Aneece Walker, played by Diana Flynn, is an alcoholic businesswoman.

Roseanne Johnson, played by Gerry Garles, is the wife of a minister, whose marriage is failing.

Audrey Hart, played by Jennifer Hammel, centers her life around a dummy carved by her husband, a recovering alcoholic.

Sherry “Dust” Walker, played by DeeAnn Lantz, is — according to Peggy — “a space queen,” with such low standards for a man, her heart is broken again and again.

And Paige Walker, played by Detra Dettmann, is a college student, with such high standards for a man she can’t find one.

The audience learns about the sisters and their lives through their phone conversations, voice messages and soliloquies.

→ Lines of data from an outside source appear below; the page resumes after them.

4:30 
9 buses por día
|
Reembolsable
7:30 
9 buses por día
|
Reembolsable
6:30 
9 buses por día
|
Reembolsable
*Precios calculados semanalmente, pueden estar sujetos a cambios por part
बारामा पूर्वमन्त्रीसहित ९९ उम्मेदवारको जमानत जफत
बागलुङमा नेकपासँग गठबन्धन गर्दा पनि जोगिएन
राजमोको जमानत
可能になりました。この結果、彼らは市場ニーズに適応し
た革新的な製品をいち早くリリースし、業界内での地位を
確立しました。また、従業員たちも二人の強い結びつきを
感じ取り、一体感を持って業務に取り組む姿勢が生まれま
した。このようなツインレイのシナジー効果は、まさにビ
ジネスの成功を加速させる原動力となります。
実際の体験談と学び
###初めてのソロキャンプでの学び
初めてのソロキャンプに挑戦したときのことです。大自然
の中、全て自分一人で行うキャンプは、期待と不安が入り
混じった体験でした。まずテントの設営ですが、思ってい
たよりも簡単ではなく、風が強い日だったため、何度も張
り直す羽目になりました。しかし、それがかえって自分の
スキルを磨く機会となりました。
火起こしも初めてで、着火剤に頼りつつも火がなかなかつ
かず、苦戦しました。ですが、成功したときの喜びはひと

In the second act, the audience learns about the sisters’ childhood years from a distraught Aneece and better understand why each one is the way she is now.

And, as each sister comes to grasp with the latest chapter in her life, she realizes they are still a family — they do love each other even if they don’t always agree.

The dinner shows are Friday and Saturday and Feb. 22 and 23, with dinner at 6:30 p.m. and the show at 7:30 p.m.

The dessert shows are Sunday and Feb. 24, with dessert at 1:30 p.m. and the show at 2 p.m.

Reservations are required, and tickets must be purchased at Josie Hannes Design and Vintage Flair.